Ard. Uno isp bootloader to an blank atm328p-pu > serial monitor shows garbage

I am a newbie, first forum post and I have hardly experience with arduino.

I bought 2 atm328p-pu (cheap) and try to program a boot loader with an uno-ver3, doing exactly as

explained by Nick Gammon http://gammon.com.au/Arduino/Atmega_Board_Detector.zip.

After running the board detector sketch http://gammon.com.au/Arduino/Atmega_Board_Detector.zip

The serial monitor shows a lot of garbage.

I checked several times all connections and measured all with multimeter, all connections OK.

I have tried three different possibilities for the clock freq. (as explained): no result.

I (even :P) disconnected the rx tx pins: ser.mon. shows only 2 digits.

I tried both ic-s with the same result, but now I'm beginning to believe that the ic-s are broken...

What can I do to get any further?

Are you saying nick's code is displaying non readable characters?

I look through that code the other day since I was having trouble... Did it atleast print out "Atmega chip detector." as the first line?

Yes, it is giving out only garbage, and no, no normal characters

If you're not seeing the first line, I think something is going wrong in the detector sketch. You should see text as the detector. The code just does basic Serial.print and println to show the values.

How are you slowing down the detector? You're only messing with this line correct: "SPI.setClockDivider(SPI_CLOCK_DIV64)"
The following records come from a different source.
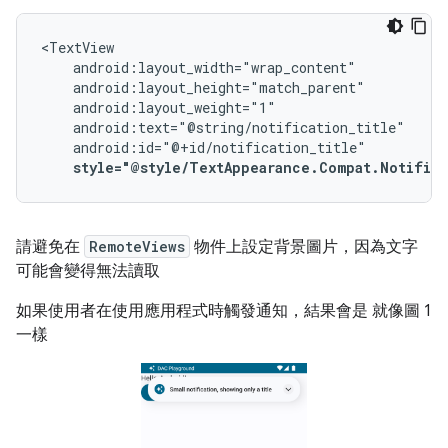
style="@style/TextAppearance.Compat.Notific
請避免在
RemoteViews
物件上設定背景圖片，因為文字
可能會變得無法讀取
如果使用者在使用應用程式時觸發通知，結果會是 就像圖 1
一樣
I think 64 should be more then enough but 128 is the slowest it'll go.

After running the board detector sketch http://gammon.com.au/Arduino/Atmega_Board_Detector.zip

The serial monitor shows a lot of garbage.

Did you make sure the baud rate value for the serial monitor (lower right menu) is set to the same value as Nick's board detector sketch is using?

The serial data comes from the board running the sketch not the target being interrogated.

Lefty

Ohw Jee, sorry but I have no experience with (any) forum and only a little with English, so excuse
my mistakes.

Answer to Ikazone:
How are you slowing down the detector? You're only messing with this line correct: "SPI.setClockDivider(SPI_CLOCK_DIV64)"

I am just doing what Nick tells me to :slight_smile: , but I dont know what I am doing.. So I dont understand this, Sorry

Answer to Lefty:
Did you make sure the baud rate value for the serial monitor (lower right menu) is set to the same value as Nick's board detector sketch is using?

OK, This I understand, but where do I find those values? Lower right menu, where?
Will You please guide me here?

Bob

Yes! Yes I found it XD. I was searching and looking for days now.... everywhere but in the serial monitor itself.

I used the serial monitor before in several sketches, it always worked fine without changing anything.

Thanks very mutch for your reactions.

Bob

bobbele:
Yes! Yes I found it XD. I was searching and looking for days now.... everywhere but in the serial monitor itself.

I used the serial monitor before in several sketches, it always worked fine without changing anything.

Thanks very mutch for your reactions.

Bob

Every running sketch using the serial USB will have a Serial.begin(xxxx); statement usually in it's setup function, where xxxx is the baud rate the sketch will be using when communicating to and from the PC.

The serial monitor of the IDE has no way of knowing what value the sketch is using so it's up to the user to tell the serial monitor what baud rate to use. The serial monitor will 'remember' whatever value you last set it at when you run it again, but that might not be correct of the next (different) sketch you upload and run.